Stored data entries:
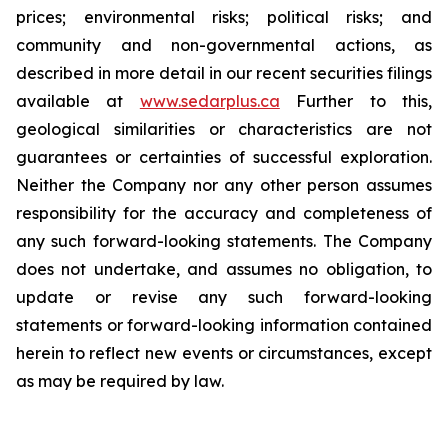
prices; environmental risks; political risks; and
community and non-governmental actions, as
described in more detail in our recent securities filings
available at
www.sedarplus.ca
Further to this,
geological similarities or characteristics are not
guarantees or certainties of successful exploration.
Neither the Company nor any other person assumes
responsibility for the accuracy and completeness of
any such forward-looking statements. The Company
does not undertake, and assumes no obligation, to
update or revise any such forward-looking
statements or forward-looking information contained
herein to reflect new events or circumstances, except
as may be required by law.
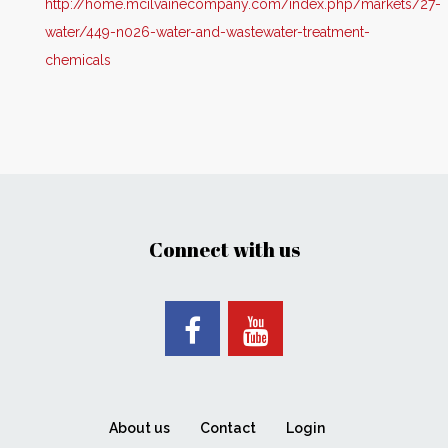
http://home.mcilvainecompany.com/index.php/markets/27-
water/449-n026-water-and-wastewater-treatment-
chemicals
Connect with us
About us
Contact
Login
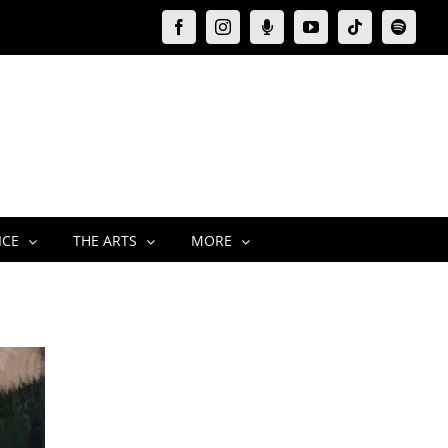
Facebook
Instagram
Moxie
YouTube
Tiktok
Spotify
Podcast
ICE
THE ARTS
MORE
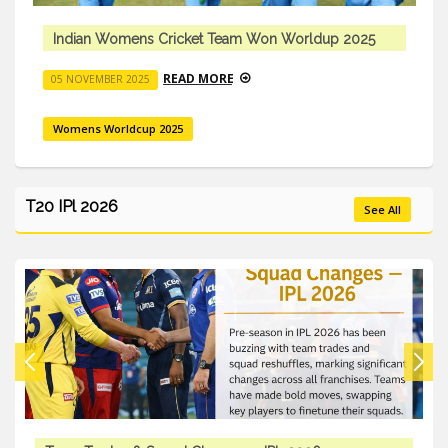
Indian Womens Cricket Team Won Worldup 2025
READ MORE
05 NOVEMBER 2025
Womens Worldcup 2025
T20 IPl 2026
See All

* * *

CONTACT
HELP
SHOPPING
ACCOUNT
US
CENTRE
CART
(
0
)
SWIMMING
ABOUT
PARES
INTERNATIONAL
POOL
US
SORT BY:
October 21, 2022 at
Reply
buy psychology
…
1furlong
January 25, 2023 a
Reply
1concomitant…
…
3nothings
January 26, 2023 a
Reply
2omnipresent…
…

■ **YOUR OBJECTIVE**
Check each line of the entries above for the word "statements". List the ones that have it.

■ **OUTPUT**
any such forward-looking statements. The Company
statements or forward-looking information contained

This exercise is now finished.